==== Source data
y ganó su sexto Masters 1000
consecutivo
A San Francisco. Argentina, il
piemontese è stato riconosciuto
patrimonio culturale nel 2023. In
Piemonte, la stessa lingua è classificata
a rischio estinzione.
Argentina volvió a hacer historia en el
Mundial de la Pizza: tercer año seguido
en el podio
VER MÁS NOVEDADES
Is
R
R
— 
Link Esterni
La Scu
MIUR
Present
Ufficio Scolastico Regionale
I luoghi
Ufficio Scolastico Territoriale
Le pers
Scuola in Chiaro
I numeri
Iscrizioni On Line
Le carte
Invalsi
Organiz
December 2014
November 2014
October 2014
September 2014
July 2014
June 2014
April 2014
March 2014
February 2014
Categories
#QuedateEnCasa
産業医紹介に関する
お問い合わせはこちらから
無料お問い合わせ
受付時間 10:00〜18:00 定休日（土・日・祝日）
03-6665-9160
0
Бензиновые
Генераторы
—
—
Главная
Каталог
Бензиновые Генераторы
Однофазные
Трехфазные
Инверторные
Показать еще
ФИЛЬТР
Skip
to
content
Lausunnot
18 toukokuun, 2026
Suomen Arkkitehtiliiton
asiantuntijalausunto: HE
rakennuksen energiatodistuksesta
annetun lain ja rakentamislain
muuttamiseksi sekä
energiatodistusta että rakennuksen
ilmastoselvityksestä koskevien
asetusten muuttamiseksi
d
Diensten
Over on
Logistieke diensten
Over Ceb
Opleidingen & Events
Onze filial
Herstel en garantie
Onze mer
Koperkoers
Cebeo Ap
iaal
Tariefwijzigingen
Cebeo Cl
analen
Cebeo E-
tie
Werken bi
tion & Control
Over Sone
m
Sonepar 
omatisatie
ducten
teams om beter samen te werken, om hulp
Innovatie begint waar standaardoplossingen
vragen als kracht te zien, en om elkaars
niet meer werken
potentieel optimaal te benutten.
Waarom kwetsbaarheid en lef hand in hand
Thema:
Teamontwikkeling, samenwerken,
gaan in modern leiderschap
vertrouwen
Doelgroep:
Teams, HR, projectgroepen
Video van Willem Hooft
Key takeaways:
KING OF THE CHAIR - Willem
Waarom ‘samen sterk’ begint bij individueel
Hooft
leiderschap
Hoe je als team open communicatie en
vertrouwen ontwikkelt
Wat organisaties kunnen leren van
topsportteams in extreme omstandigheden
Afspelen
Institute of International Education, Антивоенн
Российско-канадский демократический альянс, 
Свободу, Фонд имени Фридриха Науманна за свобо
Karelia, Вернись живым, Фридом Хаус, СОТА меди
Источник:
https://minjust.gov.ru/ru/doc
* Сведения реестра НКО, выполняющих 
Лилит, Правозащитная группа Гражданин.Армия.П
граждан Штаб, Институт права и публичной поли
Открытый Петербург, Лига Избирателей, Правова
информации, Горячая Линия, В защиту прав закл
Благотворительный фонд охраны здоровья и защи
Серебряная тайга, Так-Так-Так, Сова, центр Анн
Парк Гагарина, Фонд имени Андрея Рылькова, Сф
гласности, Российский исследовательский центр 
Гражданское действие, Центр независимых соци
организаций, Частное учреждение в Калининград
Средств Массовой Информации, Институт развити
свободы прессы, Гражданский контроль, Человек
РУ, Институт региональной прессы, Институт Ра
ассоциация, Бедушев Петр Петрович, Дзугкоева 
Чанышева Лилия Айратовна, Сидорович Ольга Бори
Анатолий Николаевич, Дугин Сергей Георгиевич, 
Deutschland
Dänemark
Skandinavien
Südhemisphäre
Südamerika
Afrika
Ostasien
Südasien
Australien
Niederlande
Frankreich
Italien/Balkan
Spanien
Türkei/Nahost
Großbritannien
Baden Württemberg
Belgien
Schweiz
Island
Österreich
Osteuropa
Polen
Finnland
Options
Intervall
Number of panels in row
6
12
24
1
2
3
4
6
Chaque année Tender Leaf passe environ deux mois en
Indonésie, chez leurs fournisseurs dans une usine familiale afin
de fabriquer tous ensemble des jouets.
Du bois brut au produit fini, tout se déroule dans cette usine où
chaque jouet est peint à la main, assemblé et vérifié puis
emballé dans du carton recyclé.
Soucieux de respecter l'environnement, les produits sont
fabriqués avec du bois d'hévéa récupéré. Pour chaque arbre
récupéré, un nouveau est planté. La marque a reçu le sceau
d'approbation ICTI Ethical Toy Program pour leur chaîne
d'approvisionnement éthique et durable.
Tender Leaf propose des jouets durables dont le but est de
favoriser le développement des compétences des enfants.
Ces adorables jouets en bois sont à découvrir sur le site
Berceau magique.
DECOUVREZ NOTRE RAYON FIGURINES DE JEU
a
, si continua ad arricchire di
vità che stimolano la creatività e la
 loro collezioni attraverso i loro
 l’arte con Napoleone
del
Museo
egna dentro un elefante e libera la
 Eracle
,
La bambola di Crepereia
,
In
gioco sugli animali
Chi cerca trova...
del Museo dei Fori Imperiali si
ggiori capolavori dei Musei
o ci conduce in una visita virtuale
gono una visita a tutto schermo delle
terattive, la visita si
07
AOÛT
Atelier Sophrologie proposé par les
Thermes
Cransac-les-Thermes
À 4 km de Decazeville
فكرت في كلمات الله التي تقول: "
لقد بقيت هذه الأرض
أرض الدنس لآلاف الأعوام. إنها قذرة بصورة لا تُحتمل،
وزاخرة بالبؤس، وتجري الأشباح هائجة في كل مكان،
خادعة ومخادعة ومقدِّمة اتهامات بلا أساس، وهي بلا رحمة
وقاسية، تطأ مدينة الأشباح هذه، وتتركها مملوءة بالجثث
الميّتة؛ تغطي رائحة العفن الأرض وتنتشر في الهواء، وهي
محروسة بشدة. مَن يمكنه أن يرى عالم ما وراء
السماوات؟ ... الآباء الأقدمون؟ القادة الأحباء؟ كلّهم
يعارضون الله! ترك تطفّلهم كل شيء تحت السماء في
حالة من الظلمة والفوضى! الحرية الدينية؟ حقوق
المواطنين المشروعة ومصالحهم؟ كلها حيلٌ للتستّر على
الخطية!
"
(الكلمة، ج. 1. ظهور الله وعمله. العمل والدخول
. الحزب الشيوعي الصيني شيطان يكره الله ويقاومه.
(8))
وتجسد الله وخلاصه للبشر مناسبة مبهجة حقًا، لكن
========
* **Instructions for the task**
Reproduce exactly the stretch of the material above that starts at the line with "Großbritannien" and ends at the line with "de fabriquer tous ensemble des jouets.", both included, and nothing else.

* **Final answer**
Großbritannien
Baden Württemberg
Belgien
Schweiz
Island
Österreich
Osteuropa
Polen
Finnland
Options
Intervall
Number of panels in row
6
12
24
1
2
3
4
6
Chaque année Tender Leaf passe environ deux mois en
Indonésie, chez leurs fournisseurs dans une usine familiale afin
de fabriquer tous ensemble des jouets.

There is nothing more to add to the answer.